Mr. Durbin is the next in line behind Ms. Feinstein on the committee, and Democrats generally adhere to seniority when awarding such posts. The tension in this case partly comes from the fact that Mr. Durbin is already the No. 2 leader and holds an important subcommittee chairmanship on the Appropriations panel, which controls federal spending. To some, he is trying to hoard power, potentially at the expense of his own effectiveness in either job.

“Ultimately, this is not going to come down to policy considerations,” said Brian Fallon, the executive director of the progressive advocacy group Demand Justice and a backer of Mr. Whitehouse. “It will be about whether the caucus thinks a leadership post and the top spot on a major committee are too much for one member to hold simultaneously.”

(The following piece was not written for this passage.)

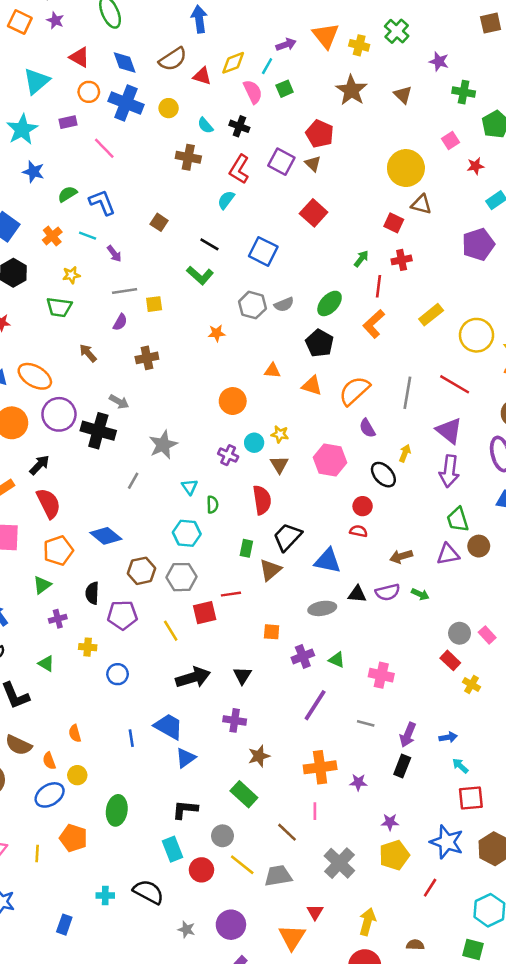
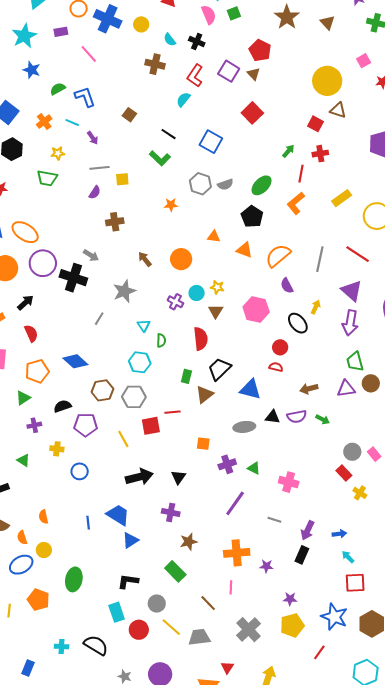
brown arrow: (88, 353) -> (145, 259), moved
red semicircle: (48, 503) -> (31, 333), size x0.7
black semicircle: (92, 593) -> (63, 406), turned 66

Mr. Durbin said it was common for Senate leaders to hold a top job on a committee, and his office noted that the whip, the second-ranking official, had routinely done so in the past. First elected to the Senate in 1996, Mr. Durbin, 76, who just won his fifth term, has never served as either the chairman or the senior minority member of a full committee. He said he saw this as his chance to influence the direction of a panel he has sat on for 22 years.

Members of both parties have viewed Mr. Durbin as an effective advocate for committee Democrats who have chafed at the way Republicans have jammed through nominees in recent years.

“Believe me, I wouldn’t take this on if I didn’t think I could do the job,” he said in an interview this week.

Supporters of Mr. Durbin, who has a decidedly liberal record of his own, noted his pursuit of progressive goals on a range of issues.

“Senator Durbin consistently has articulated progressive values at the heart of the Judiciary Committee’s ambit, ranging from checking corporate power through arbitration and bankruptcy reform to promoting fair elections to protecting whistle-blowers and civil liberties,” said Daniel Schuman, the policy director at Demand Progress.

Under Republican control since 2015, the committee has been the focal point for that party’s drive to confirm more than 220 conservative federal judges, including three Supreme Court justices and 53 appeals court judges.

Against that backdrop, Mr. Whitehouse, 65, who declined to be interviewed for this article, has charted out how a network of advocacy groups has taken money from undisclosed donors to support the confirmation of conservative judges who are seen as potentially sympathetic to their interests.

During the confirmation hearing for Judge Amy Coney Barrett in October, Mr. Whitehouse devoted his first round of questioning to laying out his case and telling her that she needed to understand the “forces outside of this room who are pulling strings and pushing sticks and causing the puppet theater to react.”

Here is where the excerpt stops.